Safety Data Sheets, or SDS, give crews the information they need to handle chemical products safely on the job. Paints, adhesives, sealants, cleaners, fuels, coatings, and concrete products may all come with health, fire, reactivity, or exposure hazards that are not obvious from the container alone. When workers use a product without knowing the risks, they can end up with burns, breathing trouble, eye injuries, skin irritation, or a bad reaction during mixing or cleanup.
This talk covers how to use an SDS as a jobsite safety tool instead of just paperwork in a binder.
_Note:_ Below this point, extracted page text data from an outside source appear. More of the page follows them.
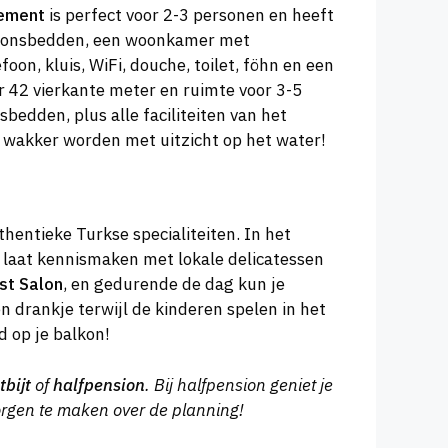
ement
is perfect voor 2-3 personen en heeft
soonsbedden, een woonkamer met
oon, kluis, WiFi, douche, toilet, föhn en een
 42 vierkante meter en ruimte voor 3-5
dden, plus alle faciliteiten van het
k wakker worden met uitzicht op het water!
hentieke Turkse specialiteiten. In het
 laat kennismaken met lokale delicatessen
st Salon
, en gedurende de dag kun je
en drankje terwijl de kinderen spelen in het
 op je balkon!
tbijt
of
halfpension
. Bij halfpension geniet je
zorgen te maken over de planning!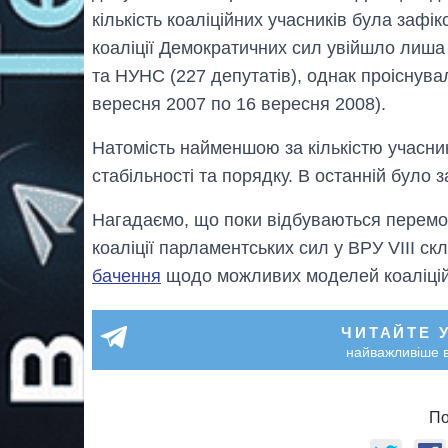
кількість коаліційних учасників була зафі
коаліції Демократичних сил увійшло лиша
та НУНС (227 депутатів), однак проіснува
вересня 2007 по 16 вересня 2008).
Натомість найменшою за кількістю учасник
стабільності та порядку. В останній було
Нагадаємо, що поки відбуваються перемо
коаліції парламентських сил у ВРУ VIII с
бачення
щодо можливих моделей коаліцій
ЧИТАЙТЕ 
найважливіше в
По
We will focus on what information crews need before using a product, where to find key hazard details, what controls to follow, and when the crew needs to stop work until the information is clear.
Why This Matters
- An SDS explains the real hazards of a product before a worker is exposed to it.
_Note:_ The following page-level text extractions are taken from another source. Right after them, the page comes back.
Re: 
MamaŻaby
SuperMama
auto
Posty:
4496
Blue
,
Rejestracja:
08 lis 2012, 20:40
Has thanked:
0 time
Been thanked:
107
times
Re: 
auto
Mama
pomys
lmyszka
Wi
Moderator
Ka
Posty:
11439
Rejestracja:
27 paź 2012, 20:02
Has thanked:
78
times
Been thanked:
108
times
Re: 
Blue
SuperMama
- It helps crews choose the right PPE, ventilation, storage, and cleanup methods.
- It gives first aid and emergency response information if something goes wrong.
- It helps prevent workers from mixing, storing, or using products the wrong way.
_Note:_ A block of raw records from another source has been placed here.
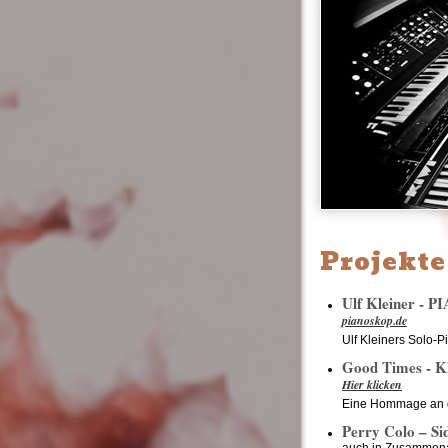
Projekte
Ulf Kleiner -
pianoskop.de
Ulf Kleiners Solo-
Good Times - K
Hier klicken
Eine Hommage an di
Perry Colo – Si
auch in Zusammenar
- Knowing how to read an SDS can stop a routine task from turning into an injury or fire.
Common Hazards
- Using a chemical product without reviewing the SDS before the task starts.
- Not knowing the required gloves, eye protection, respirator, or ventilation for the product.
- Missing first aid information when a splash, inhalation, or skin exposure happens.
- Workers relying only on the product label and missing important storage or handling warnings.
- SDS sheets not being available in the work area when crews need them.
- Using old, incomplete, or hard-to-read SDS information for the wrong product.
- Mixing products without checking incompatibility, fire risk, or reaction hazards.
- A crew member grabbing a common cleaner or aerosol from another trade without realizing the SDS calls for controls that are different from the products normally used on site.
Safety Checklist
Before Work Begins
- Identify every chemical product the crew will use during the shift.
- Make sure the SDS for each product is available, readable, and matches the exact product on site.
- Review key sections for hazards, PPE, first aid, handling, storage, and spill response.
- Confirm workers understand the main risks before opening or mixing the product.
- Check that required PPE, ventilation, and cleanup materials are ready before work starts.
- Know where the SDS is kept and how to access it quickly in an emergency.
- Remove any unlabeled secondary containers until they are identified and properly marked.
During Work
- Follow the handling and use instructions listed on the SDS and product label.
- Keep the SDS accessible if the product stays in use through the shift.
- Watch for signs of exposure such as dizziness, coughing, skin irritation, or eye watering.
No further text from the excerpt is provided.